Estimation as Geometric Projection

The previous section proved that the MMSE estimator is the conditional mean by a direct calculation. A more powerful viewpoint recasts estimation as a projection in an inner-product space of random variables. In this geometry, "distance" is root-mean-square error and "perpendicular" means "uncorrelated". The MMSE estimator becomes the orthogonal projection of $\boldsymbol\theta$ onto the subspace of functions of $\mathbf{Y}$ , and the optimality condition becomes the statement that the residual is perpendicular to that subspace — the orthogonality principle.

Definition:
Inner Product of Random Variables

Let $\mathcal{L}^2$ denote the space of (real or complex) random variables with finite second moment. For $X, Y \in \mathcal{L}^2$ define $\langle X, Y \rangle \;=\; \mathbb{E}[X\, \overline{Y}\,], \qquad \|X\| \;=\; \sqrt{\mathbb{E}[|X|^2]\,}.$ With this inner product, $\mathcal{L}^2$ is a Hilbert space; two random variables are orthogonal when $\mathbb{E}[X\overline{Y}] = 0$ .

For zero-mean random variables, orthogonality coincides with uncorrelatedness. The norm $\|X - \hat{X}\|^2 = \mathbb{E}[|X - \hat{X}|^2]$ is precisely the mean-square error, so MMSE = squared distance in this space.

Theorem: Orthogonality Principle (Unrestricted MMSE)

Let $(\boldsymbol\theta, \mathbf{Y})$ be jointly distributed with $\mathbb{E}[\|\boldsymbol\theta\|^2] < \infty$ . Then the MMSE estimator $\hat\theta^\star(\mathbf{Y})$ is characterized by the following orthogonality condition: for every (measurable, $\mathcal{L}^2$ ) function $\phi: \mathcal{Y} \to \mathbb{R}^n$ , $\boxed{\; \mathbb{E}\!\left[\, \big(\boldsymbol\theta - \hat\theta^\star(\mathbf{Y})\big)^\top \phi(\mathbf{Y})\,\right] \;=\; 0 .\; }$ That is, the estimation error is uncorrelated with every function of the observation.
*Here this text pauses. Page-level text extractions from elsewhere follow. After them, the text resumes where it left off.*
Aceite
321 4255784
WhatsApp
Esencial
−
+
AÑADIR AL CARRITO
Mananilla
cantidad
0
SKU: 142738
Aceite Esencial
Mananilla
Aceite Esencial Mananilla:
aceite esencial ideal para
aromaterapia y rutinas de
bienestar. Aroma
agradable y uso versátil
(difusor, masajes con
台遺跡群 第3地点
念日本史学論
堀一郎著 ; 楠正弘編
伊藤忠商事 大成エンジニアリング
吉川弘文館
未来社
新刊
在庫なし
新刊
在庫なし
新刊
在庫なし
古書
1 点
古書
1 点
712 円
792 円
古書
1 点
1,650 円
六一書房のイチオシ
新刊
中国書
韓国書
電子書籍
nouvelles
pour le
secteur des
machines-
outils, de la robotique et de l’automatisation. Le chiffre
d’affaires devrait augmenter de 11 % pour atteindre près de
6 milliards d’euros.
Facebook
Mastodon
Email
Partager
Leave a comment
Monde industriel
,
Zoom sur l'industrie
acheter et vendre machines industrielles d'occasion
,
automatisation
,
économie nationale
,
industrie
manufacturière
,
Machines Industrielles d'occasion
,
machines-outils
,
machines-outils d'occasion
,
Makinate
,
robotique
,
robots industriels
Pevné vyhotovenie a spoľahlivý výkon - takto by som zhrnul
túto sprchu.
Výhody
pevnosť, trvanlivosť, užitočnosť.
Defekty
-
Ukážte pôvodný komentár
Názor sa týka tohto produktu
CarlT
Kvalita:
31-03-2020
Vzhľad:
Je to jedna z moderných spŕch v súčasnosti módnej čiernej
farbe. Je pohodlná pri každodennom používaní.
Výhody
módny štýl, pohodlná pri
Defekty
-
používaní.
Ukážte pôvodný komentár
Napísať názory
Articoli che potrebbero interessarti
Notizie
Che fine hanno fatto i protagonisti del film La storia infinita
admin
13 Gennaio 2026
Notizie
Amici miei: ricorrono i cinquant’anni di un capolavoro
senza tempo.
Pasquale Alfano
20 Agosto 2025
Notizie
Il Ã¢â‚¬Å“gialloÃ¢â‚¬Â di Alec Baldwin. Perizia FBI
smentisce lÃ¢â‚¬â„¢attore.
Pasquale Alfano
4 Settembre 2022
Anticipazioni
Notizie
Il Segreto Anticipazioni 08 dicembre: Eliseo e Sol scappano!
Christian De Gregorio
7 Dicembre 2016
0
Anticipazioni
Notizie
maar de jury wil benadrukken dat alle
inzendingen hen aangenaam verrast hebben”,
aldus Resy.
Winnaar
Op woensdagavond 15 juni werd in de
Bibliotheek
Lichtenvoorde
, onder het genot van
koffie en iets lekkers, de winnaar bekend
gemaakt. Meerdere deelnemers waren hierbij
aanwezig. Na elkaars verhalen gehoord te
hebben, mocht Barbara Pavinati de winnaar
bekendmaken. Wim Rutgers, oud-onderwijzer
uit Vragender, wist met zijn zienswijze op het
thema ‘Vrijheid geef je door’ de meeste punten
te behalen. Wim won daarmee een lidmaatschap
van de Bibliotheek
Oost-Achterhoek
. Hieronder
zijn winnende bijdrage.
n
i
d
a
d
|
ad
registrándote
Think of the subspace $\mathcal{H}_Y = \{\phi(\mathbf{Y}) : \phi \in \mathcal{L}^2\}$ of all square-integrable functions of the observation. The MMSE estimator is the orthogonal projection of $\boldsymbol\theta$ onto $\mathcal{H}_Y$ , so the residual lies in the orthogonal complement.

Proof

Sufficiency via the tower property

Set $\hat\theta^\star(\mathbf{Y}) = \mathbb{E}[\boldsymbol\theta|\mathbf{Y}]$ . For any $\phi$ , $\mathbb{E}\!\left[(\boldsymbol\theta - \mathbb{E}[\boldsymbol\theta|\mathbf{Y}])^\top \phi(\mathbf{Y})\right] = \mathbb{E}\!\left[\, \mathbb{E}\!\left[(\boldsymbol\theta - \mathbb{E}[\boldsymbol\theta|\mathbf{Y}])^\top \phi(\mathbf{Y}) \,\middle|\, \mathbf{Y}\right]\right].$ Inside the conditional expectation, $\phi(\mathbf{Y})$ is a known constant, so the expression equals $(\mathbb{E}[\boldsymbol\theta|\mathbf{Y}] - \mathbb{E}[\boldsymbol\theta|\mathbf{Y}])^\top \phi(\mathbf{Y}) = 0$ .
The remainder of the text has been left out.